A verbatim copy of the data is wanted, minus any picture in it.

== Supplied material

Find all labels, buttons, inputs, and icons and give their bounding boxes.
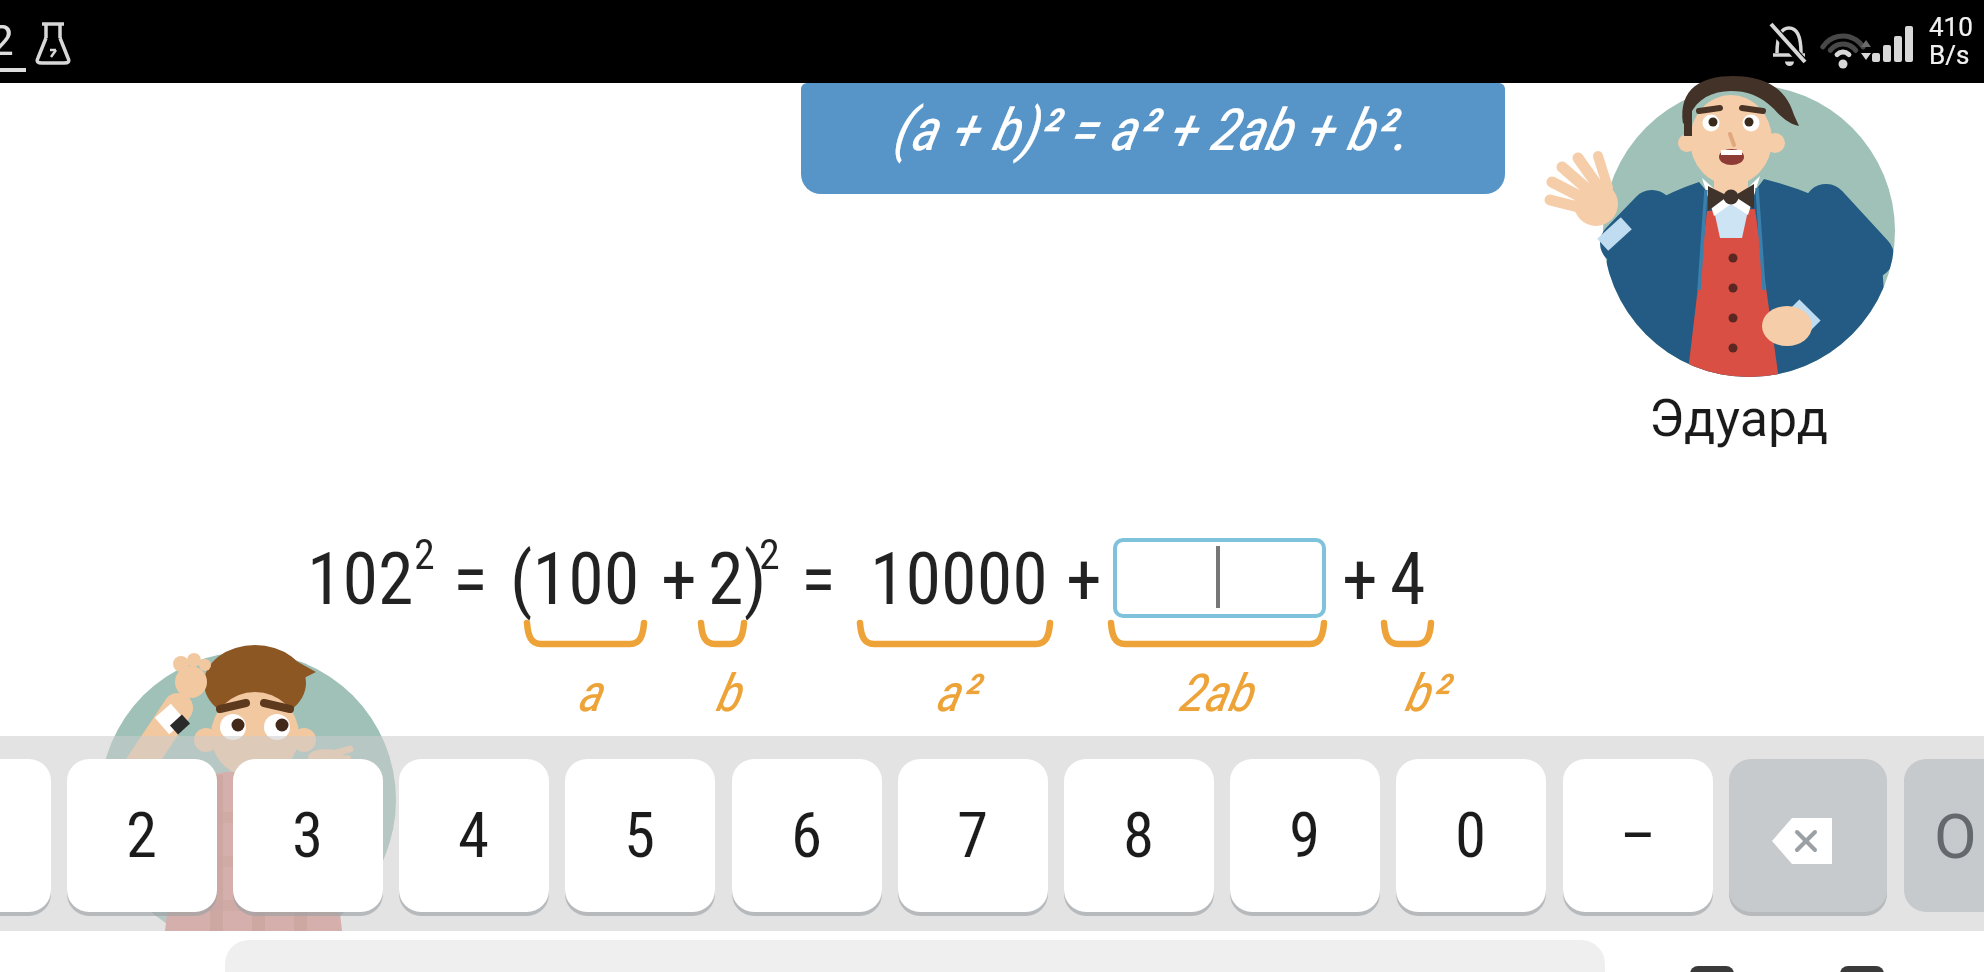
- staticText: О: [1934, 800, 1977, 873]
- button[interactable]: 2: [67, 759, 217, 912]
- button[interactable]: 0: [1396, 759, 1546, 912]
- staticText: B/s: [1929, 40, 1970, 70]
- staticText: =: [801, 537, 836, 621]
- staticText: 9: [1289, 799, 1321, 873]
- button[interactable]: [801, 83, 1505, 194]
- staticText: 4: [1390, 537, 1426, 621]
- button[interactable]: –: [1563, 759, 1713, 912]
- staticText: 2): [708, 537, 767, 621]
- staticText: (100: [510, 537, 640, 621]
- staticText: 3: [292, 799, 324, 873]
- staticText: 2: [0, 16, 14, 65]
- staticText: a: [577, 663, 602, 724]
- staticText: b: [715, 663, 740, 724]
- staticText: 410: [1929, 12, 1973, 42]
- staticText: 8: [1123, 799, 1155, 873]
- staticText: 0: [1455, 799, 1487, 873]
- staticText: +: [1342, 537, 1378, 621]
- button[interactable]: 7: [898, 759, 1048, 912]
- staticText: +: [661, 537, 697, 621]
- staticText: (a + b)² = a² + 2ab + b².: [892, 96, 1408, 164]
- staticText: 2: [414, 530, 435, 579]
- button[interactable]: [1113, 538, 1326, 618]
- button[interactable]: [1729, 759, 1887, 912]
- staticText: b²: [1404, 663, 1446, 724]
- staticText: 102: [307, 537, 414, 621]
- button[interactable]: 8: [1064, 759, 1214, 912]
- staticText: –: [1620, 799, 1657, 873]
- button[interactable]: 4: [399, 759, 549, 912]
- staticText: a²: [935, 663, 977, 724]
- staticText: 10000: [870, 537, 1048, 621]
- button[interactable]: 1: [0, 759, 51, 912]
- button[interactable]: 9: [1230, 759, 1380, 912]
- button[interactable]: 3: [233, 759, 383, 912]
- button[interactable]: 6: [732, 759, 882, 912]
- button[interactable]: 5: [565, 759, 715, 912]
- button[interactable]: [1904, 759, 1984, 912]
- staticText: 2ab: [1178, 663, 1252, 724]
- staticText: 5: [624, 799, 656, 873]
- staticText: 2: [759, 530, 780, 579]
- staticText: 7: [957, 799, 989, 873]
- staticText: 6: [791, 799, 823, 873]
- staticText: =: [453, 537, 488, 621]
- staticText: 4: [458, 799, 490, 873]
- staticText: Эдуард: [1649, 388, 1829, 449]
- staticText: +: [1066, 537, 1102, 621]
- staticText: 2: [126, 799, 158, 873]
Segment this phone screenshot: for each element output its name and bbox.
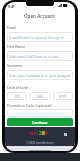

====

* Solution to this exercise
Find all labels, buttons, inputs, and icons and give their bounding boxes.
- staticText: О: [1934, 800, 1977, 873]
- button[interactable]: 2: [67, 759, 217, 912]
- button[interactable]: 0: [1396, 759, 1546, 912]
- staticText: B/s: [1929, 40, 1970, 70]
- staticText: =: [801, 537, 836, 621]
- staticText: 9: [1289, 799, 1321, 873]
- button[interactable]: [801, 83, 1505, 194]
- staticText: 4: [1390, 537, 1426, 621]
- button[interactable]: –: [1563, 759, 1713, 912]
- staticText: 2): [708, 537, 767, 621]
- staticText: (100: [510, 537, 640, 621]
- staticText: 3: [292, 799, 324, 873]
- staticText: 2: [0, 16, 14, 65]
- staticText: a: [577, 663, 602, 724]
- staticText: b: [715, 663, 740, 724]
- staticText: 410: [1929, 12, 1973, 42]
- staticText: 8: [1123, 799, 1155, 873]
- staticText: 0: [1455, 799, 1487, 873]
- staticText: +: [1342, 537, 1378, 621]
- button[interactable]: 7: [898, 759, 1048, 912]
- staticText: +: [661, 537, 697, 621]
- staticText: (a + b)² = a² + 2ab + b².: [892, 96, 1408, 164]
- staticText: 2: [414, 530, 435, 579]
- button[interactable]: [1113, 538, 1326, 618]
- button[interactable]: [1729, 759, 1887, 912]
- staticText: b²: [1404, 663, 1446, 724]
- staticText: 102: [307, 537, 414, 621]
- button[interactable]: 8: [1064, 759, 1214, 912]
- staticText: –: [1620, 799, 1657, 873]
- button[interactable]: 4: [399, 759, 549, 912]
- staticText: a²: [935, 663, 977, 724]
- staticText: 10000: [870, 537, 1048, 621]
- button[interactable]: 1: [0, 759, 51, 912]
- button[interactable]: 9: [1230, 759, 1380, 912]
- button[interactable]: 3: [233, 759, 383, 912]
- button[interactable]: 6: [732, 759, 882, 912]
- button[interactable]: 5: [565, 759, 715, 912]
- button[interactable]: [1904, 759, 1984, 912]
- staticText: 2ab: [1178, 663, 1252, 724]
- staticText: 5: [624, 799, 656, 873]
- staticText: 2: [759, 530, 780, 579]
- staticText: 7: [957, 799, 989, 873]
- staticText: 6: [791, 799, 823, 873]
- staticText: =: [453, 537, 488, 621]
- staticText: 4: [458, 799, 490, 873]
- staticText: Эдуард: [1649, 388, 1829, 449]
- staticText: +: [1066, 537, 1102, 621]
- staticText: 2: [126, 799, 158, 873]
Segment this phone screenshot: for each element output its name and bbox.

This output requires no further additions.